Expected Passer Rating in the NFL: Contextualizing QB Performance Using Tracking Data
Introduction
Football analytics has come a long way since the days of simply counting yards and touchdowns. With the advent of tracking data, we now have the ability to analyze the game at a granular level never before possible. This project focuses on one of the most watched and analyzed positions in sports: the NFL quarterback.
In this notebook, we explore a new metric: Expected Passer Rating (EPR) - a measurement that contextualizes quarterback performance by using tracking data to determine how difficult each throw actually was, rather than just looking at the outcome.
What is Passer Rating?
Passer rating has been the standard quarterback efficiency metric in the NFL since it was developed in 1970 by Seymour Siwoff. This formula uses four primary statistics to quantify a quarterback’s performance:
Completion Percentage, Yards per Attempt, Touchdown Percentage, and Interception Percentage. All of these components are bounded between 0 and 2.375.
The formula can be expressed as:
\[ \text{Passer Rating} = \frac{\left(\left(\frac{COMP}{ATT} - 0.3\right) \times 5 + \left(\frac{YARDS}{ATT} - 3\right) \times 0.25 + \left(\frac{TD}{ATT}\right) \times 20 + 2.375 - \left(\frac{INT}{ATT} \times 25\right)\right)}{6} \times 100 \]
While passer rating has been a useful metric for decades, it has inherent limitations that our Expected Passer Rating model aims to address.

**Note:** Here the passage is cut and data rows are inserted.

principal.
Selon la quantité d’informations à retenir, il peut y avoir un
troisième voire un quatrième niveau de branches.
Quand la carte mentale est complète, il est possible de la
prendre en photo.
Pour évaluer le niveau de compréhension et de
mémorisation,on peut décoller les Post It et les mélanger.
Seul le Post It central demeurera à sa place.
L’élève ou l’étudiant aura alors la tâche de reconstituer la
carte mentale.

Motivation: Why We Need a Better Metric
Traditional passer rating has served football analysis for over 50 years, but it contains several fundamental flaws. It counts the entire outcome of a play, including what happens after the pass is thrown such as yards after catch. It’s also unstable and noisy from game-to-game and season-to-season, making it difficult to rely on for consistent evaluation. Furthermore, it doesn’t account for the difficulty of throws, treating all completions, touchdowns, and interceptions as equal regardless of context. A 5-yard dump-off to a running back who breaks three tackles for a touchdown counts the same as a perfectly placed 40-yard strike into tight coverage in the end zone.
By using conditional expectation, we can provide a better measure of quarterback performance that accounts for the difficulty of each throw situation. Tracking data allows us to quantify quarterback and receiver effects separately.

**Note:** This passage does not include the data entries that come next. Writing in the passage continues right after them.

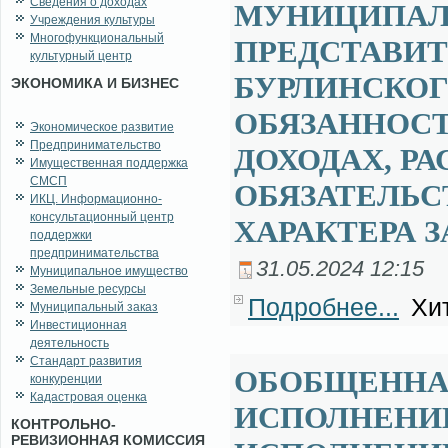
Сведения о доходах
МУНИЦИПАЛ
Учреждения культуры
Многофункциональный
ПРЕДСТАВИТ
культурный центр
БУРЛИНСКОГ
ЭКОНОМИКА И БИЗНЕС
ОБЯЗАННОСТ
Экономическое развитие
Предпринимательство
ДОХОДАХ, Р
Имущественная поддержка
СМСП
ОБЯЗАТЕЛЬ
ИКЦ. Информационно-
консультационный центр
ХАРАКТЕРА З
поддержки
предпринимательства
31.05.2024 12:15
Муниципальное имущество
Земельные ресурсы
Подробнее...
Хит
Муниципальный заказ
Инвестиционная
деятельность
Стандарт развития
ОБОБЩЕННА
конкуренции
Кадастровая оценка
ИСПОЛНЕНИ
КОНТРОЛЬНО-
РЕВИЗИОННАЯ КОМИССИЯ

Let’s look at a concrete example to illustrate this problem:
Not All 10-Yard Completions Are Created Equal
Consider these two plays, both 10-yard completions resulting in identical passer ratings of 108.3:
Play 1: Matthew Stafford makes a routine 10-yard throw from a clean pocket to Cooper Kupp.

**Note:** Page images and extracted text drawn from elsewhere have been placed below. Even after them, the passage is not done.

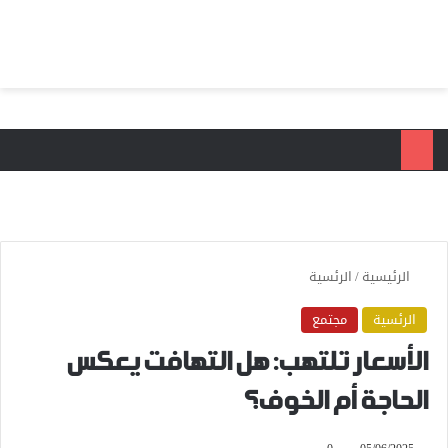
بحث عن
الق
الرئيسية
/
الرئسية
الرئسية
مجتمع
الأسعار تلتهب: هل التهافت يعكس
الحاجة أم الخوف؟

Play 2: Marcus Mariota makes a 10-yard throw while off-balance and under pressure to Olamide Zaccheaus.
Traditional passer rating treats these plays identically (both are 108.3), but the second throw objectively required more skill and was completed under more difficult circumstances. Our model aims to account for these differences. These video examples represent part of our extensive exploratory data analysis, where we examined thousands of plays to understand the contextual factors that affect pass outcomes beyond what traditional statistics capture.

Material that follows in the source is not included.